Figure 9: (fol. 153a) The huge alchemical oven with the small vessels on top is the same size as Zosimos and Theosebeia, showing that it is not the concrete
outer oven that is depicted, but that the oven is a symbol. It points to the fact that the distillation process is the best possible image for continuous pondering, as becomes clear from the text of the Mushafas-suwar (see fol. 59a).
The product of this distillation process is the red elixir, that is also shown condensed in the upper part of the head of Theosebeia. As Zosimos says in many places «the stone is called the brain» (see Berthelot, p a ss im ).
The elixir is distilled from the autonomous phantasies gravitating around the bodily urges, becoming in the end like a halo around Theosebeia’s own head and a scarf around her shoulders.
Figure 10: Another picture from the Mutus Liber, showing a woman with the moon on her head and a man with the sun on his head, symbolizing the divine aspects of the adept and his soror mystica.
The oven, also here in this picture of the 17th century, is of the same size as the humanized archetypal figures.
The similarity of this picture to Figure 9 on the opposite page is striking, leading to the hypothesis that the pictures of the Mushafas-suwar must have been known in some form to the author of this Mutus Liber.

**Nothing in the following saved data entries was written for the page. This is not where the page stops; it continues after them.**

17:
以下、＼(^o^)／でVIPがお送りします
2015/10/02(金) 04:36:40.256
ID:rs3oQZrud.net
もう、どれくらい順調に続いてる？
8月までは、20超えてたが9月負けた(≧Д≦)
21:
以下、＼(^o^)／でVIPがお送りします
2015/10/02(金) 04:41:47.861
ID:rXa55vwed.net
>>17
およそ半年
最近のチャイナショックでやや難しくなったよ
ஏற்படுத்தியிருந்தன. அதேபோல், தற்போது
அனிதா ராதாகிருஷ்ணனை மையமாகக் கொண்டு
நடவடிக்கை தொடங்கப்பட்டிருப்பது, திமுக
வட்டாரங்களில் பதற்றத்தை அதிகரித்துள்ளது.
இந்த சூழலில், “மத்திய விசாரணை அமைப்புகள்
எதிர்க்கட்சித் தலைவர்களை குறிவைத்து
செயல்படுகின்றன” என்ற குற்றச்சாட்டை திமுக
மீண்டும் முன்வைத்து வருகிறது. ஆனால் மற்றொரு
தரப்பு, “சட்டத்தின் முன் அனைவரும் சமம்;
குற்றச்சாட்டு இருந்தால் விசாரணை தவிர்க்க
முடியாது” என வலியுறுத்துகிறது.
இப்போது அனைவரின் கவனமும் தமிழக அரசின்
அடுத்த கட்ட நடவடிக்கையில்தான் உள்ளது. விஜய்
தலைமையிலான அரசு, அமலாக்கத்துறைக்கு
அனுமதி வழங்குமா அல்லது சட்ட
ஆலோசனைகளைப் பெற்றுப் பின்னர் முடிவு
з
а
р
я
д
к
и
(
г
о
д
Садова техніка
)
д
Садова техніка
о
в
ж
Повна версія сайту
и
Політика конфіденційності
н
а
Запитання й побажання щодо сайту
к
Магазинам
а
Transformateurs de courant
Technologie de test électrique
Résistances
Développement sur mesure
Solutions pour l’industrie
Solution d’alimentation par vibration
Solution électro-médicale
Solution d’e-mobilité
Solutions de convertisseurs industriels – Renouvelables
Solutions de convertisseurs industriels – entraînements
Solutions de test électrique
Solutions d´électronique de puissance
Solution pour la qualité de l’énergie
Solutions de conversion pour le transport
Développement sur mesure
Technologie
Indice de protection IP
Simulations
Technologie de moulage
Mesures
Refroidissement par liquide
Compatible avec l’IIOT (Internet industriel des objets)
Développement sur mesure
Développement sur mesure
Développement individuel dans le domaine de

The numbers 100, 1,000, 10,000 etc. point to the multiplicatio of the elixir as a result of the successful union of the opposites.
Figure 11: View of the alchemical oven with a distillation apparatus on top. The picture comes from a text written by Dorneus, a medical doctor and alchemist from the 16th century (Aurora 1577).
The oven is of the same size as the human being beside it, pointing to the symbolic dimension of the alchemical oven.
The elixir is distilled out of the human body, i.e. out of the mysterious urges and phantasies that emerge from the inner unconscious world of the individual.
To distil them is a symbol for pondering over those images, as we can learn from alchemical writings. The result of this patient work is the wisdom of the earth or the body (see fn. 73, p. 59).